Just wondering if anyone has hit the Red yet. Water is a lot lower already than this time last year. Does the water have to warm up a bit before the cats start biting? I guess I don't really care what's biting. I'm itching to get out. :beer:


----------



## schultz345 (Jan 8, 2007)

ya ive been out twice. little to early for the fish yet i think


----------



## Scott Schuchard (Nov 23, 2002)

Went out yesterday for a few hrs and got one 3lb cat, the water still has to warm up before they really start hittin


----------



## Johnny (Oct 12, 2005)

I was out last Saturday and Sunday at three different locations in Fargo/Moorhead with no catches, not even a single. I havent checked the weather reports but im hoping it warms up this weekend some more.
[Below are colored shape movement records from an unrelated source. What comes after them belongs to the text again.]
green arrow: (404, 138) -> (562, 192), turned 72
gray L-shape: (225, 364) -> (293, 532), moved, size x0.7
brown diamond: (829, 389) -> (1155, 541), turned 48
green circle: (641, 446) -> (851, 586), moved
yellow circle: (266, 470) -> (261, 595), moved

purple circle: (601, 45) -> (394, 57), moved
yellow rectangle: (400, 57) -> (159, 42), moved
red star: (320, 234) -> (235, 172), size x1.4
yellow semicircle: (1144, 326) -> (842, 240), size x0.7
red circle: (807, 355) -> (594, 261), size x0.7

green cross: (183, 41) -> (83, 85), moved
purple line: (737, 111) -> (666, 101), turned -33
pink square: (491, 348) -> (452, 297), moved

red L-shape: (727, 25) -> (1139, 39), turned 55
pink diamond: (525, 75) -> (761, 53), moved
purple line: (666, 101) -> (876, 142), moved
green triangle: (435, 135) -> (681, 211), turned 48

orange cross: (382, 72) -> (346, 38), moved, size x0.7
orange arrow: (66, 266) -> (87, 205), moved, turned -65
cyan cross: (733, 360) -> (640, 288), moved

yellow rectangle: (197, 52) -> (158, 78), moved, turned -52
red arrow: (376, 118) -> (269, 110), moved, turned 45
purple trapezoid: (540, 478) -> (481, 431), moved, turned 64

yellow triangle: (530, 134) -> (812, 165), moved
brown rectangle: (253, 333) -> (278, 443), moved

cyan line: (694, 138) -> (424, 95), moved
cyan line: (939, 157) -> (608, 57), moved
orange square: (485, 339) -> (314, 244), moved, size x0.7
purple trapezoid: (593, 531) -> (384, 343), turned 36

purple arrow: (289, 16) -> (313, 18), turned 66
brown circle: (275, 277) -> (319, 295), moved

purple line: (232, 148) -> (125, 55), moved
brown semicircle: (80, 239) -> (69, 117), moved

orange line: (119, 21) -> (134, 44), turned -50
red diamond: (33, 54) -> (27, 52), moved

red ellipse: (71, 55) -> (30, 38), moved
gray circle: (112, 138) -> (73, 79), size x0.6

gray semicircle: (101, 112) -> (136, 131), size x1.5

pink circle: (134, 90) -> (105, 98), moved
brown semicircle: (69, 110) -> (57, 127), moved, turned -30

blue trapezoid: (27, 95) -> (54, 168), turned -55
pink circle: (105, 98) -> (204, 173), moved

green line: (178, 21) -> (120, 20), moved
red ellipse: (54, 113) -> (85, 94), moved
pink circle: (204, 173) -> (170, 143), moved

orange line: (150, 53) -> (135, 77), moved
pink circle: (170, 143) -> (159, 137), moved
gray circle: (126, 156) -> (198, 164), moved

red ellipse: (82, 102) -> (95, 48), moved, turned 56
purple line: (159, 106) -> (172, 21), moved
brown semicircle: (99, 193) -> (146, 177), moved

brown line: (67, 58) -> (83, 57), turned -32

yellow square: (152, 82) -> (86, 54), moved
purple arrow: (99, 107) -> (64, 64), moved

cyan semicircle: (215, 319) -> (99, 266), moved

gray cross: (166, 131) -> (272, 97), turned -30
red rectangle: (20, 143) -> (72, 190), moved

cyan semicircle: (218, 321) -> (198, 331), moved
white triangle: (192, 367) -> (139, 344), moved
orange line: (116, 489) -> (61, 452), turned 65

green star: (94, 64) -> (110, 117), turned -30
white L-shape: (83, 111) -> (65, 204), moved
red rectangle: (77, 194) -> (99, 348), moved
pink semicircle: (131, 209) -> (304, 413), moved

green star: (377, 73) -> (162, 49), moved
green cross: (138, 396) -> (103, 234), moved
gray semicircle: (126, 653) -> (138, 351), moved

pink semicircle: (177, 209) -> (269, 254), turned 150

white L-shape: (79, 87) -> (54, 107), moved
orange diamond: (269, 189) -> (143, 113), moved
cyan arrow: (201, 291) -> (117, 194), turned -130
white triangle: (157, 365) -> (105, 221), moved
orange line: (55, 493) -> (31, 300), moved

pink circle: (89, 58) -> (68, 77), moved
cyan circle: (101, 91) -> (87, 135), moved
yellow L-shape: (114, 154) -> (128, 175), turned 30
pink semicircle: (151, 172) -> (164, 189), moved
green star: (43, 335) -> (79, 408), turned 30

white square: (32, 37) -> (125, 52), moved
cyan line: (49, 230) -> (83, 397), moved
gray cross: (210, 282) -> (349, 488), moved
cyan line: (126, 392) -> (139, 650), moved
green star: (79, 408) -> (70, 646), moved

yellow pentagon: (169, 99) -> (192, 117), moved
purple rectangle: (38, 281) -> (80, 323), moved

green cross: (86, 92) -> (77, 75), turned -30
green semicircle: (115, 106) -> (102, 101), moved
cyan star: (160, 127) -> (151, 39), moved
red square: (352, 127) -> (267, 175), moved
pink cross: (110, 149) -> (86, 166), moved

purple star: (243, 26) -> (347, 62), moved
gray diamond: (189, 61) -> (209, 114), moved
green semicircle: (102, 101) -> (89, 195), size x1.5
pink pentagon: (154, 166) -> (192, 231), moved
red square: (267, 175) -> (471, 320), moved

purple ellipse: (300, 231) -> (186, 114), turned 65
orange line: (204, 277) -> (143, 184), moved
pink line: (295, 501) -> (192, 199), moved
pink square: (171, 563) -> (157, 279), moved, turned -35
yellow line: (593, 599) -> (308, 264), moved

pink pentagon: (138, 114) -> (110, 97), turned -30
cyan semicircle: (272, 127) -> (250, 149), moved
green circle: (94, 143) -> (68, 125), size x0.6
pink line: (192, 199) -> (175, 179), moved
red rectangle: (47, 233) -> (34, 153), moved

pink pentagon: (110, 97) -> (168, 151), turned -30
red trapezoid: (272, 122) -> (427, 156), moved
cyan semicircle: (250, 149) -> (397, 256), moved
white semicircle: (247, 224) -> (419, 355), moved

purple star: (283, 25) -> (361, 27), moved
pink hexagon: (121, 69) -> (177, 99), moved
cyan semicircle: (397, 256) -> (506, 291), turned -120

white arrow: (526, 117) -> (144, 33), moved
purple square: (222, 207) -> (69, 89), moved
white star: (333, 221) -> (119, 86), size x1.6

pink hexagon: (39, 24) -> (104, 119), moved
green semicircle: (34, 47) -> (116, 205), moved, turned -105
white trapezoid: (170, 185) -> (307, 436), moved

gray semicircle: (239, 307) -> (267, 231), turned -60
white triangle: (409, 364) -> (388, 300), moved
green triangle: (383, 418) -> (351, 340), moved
Maybe it will be better then.


----------



## Southwest Fisher (May 14, 2004)

This last week has been alright, the little guys are biting right now, but nothing over 2lbs; however, I can't get any junk fish like shiners to bite so I can use them for cutbait, so I can't really try for any big guys.


----------



## schultz345 (Jan 8, 2007)

all this rain may have delayed me from heading out again for awhile. im waiting for the warm up to catch some goldeyes to use for bait, until then i wont be going. i dont like fishing for little ones, i like em 10+


----------



## Southwest Fisher (May 14, 2004)

No real change tonight, nothing for cut bait, although I saw one guy get a 3+ lb cat using smelt (never heard of that one before). Otherwise just a bunch of little guys. But I'll keep plugging away until I get something for the frying pan!


----------



## Starky (Mar 15, 2006)

The fish have to eat even when the water's high. The big females are in the protected areas laying they're eggs and may not be biting. Try the eddys and deep holes if you can get to them.


----------